As a vulnerable child, she says, she was expected to tolerate the behaviour. “If I mention these things a common reaction is ‘cry me a river’. This dehumanising behaviour affected me for quite a while. I never felt okay about becoming a woman, and the behaviour exacerbated my feeling that my body had gone from being mine, my machine for running and jumping and dancing, to being a mere sex object.” She adds that retaliating or reacting negatively was viewed as unreasonable.
She describes being yelled at by construction workers who went on to launch a sexually explicit verbal attack. “I was very shocked, and I reacted by striking an aggressive stance, locking eye contact and shouting, ‘You f***ing sick monster!’ I then told my mother about the incident, and she couldn’t understand why I was so angry. I was angry because I was shocked and felt violated. In any other context, roaring at someone in the street and giving them a shock is called harassment or antisocial behaviour. But for some reason, when it’s in the context of male sexual behaviour towards a female, it’s totally okay. It makes me sick.”

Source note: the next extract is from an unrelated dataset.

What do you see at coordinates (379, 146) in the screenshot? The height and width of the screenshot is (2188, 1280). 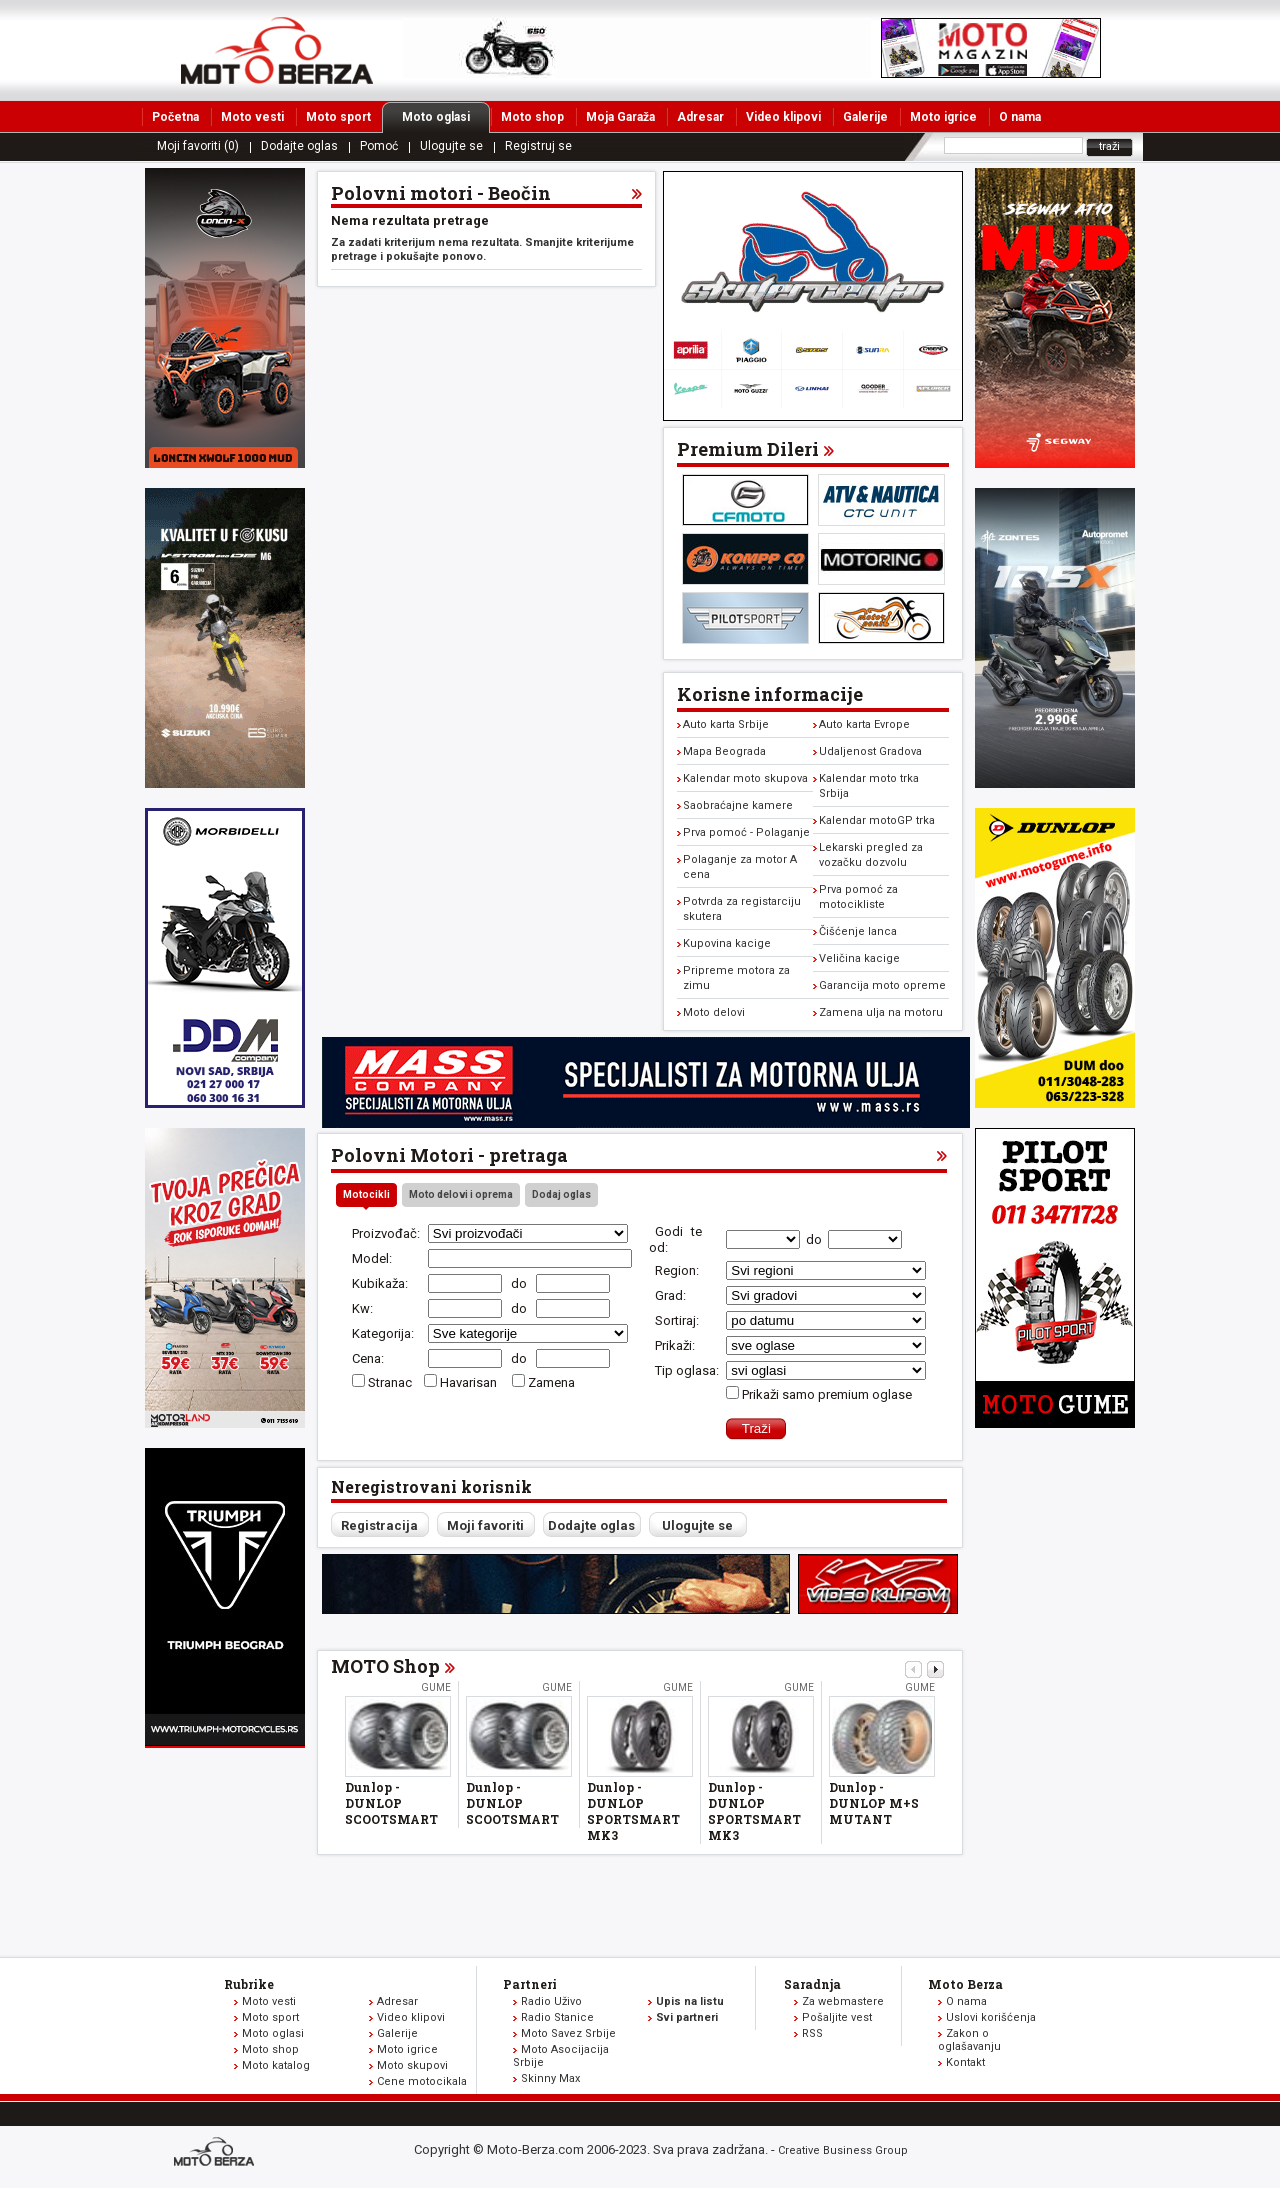 I see `Pomoć` at bounding box center [379, 146].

She says she will never understand “why a smaller, weaker female is expected not only to tolerate this behaviour from larger, stronger, threatening males, but to see it as harmless and acceptable and even funny.”
For Deborah, a victim of extreme and prolonged sexual abuse who has emerged from years of counselling with a profound sense of “inner strength”, an important message is often lost when this issue is highlighted in the media.
“I’ve seen some commentators talk about the ‘noisy and hysterical’ reaction from victims, and, while it might sound surprising, I agree with them,” she says. “I don’t think that kind of reaction is constructive. I think the debate needs to move on from angry, hysterical reactions to the communication of the message that people can get through this if they avail of all the help that is out there.
“I am not minimising the devastating effects of sexual violations – it is a nightmare – but when I was at my worst the main message I heard was that I was going to be in that place of pain for the rest of my life, but that just isn’t true. With help and care and hard work you can come through it.”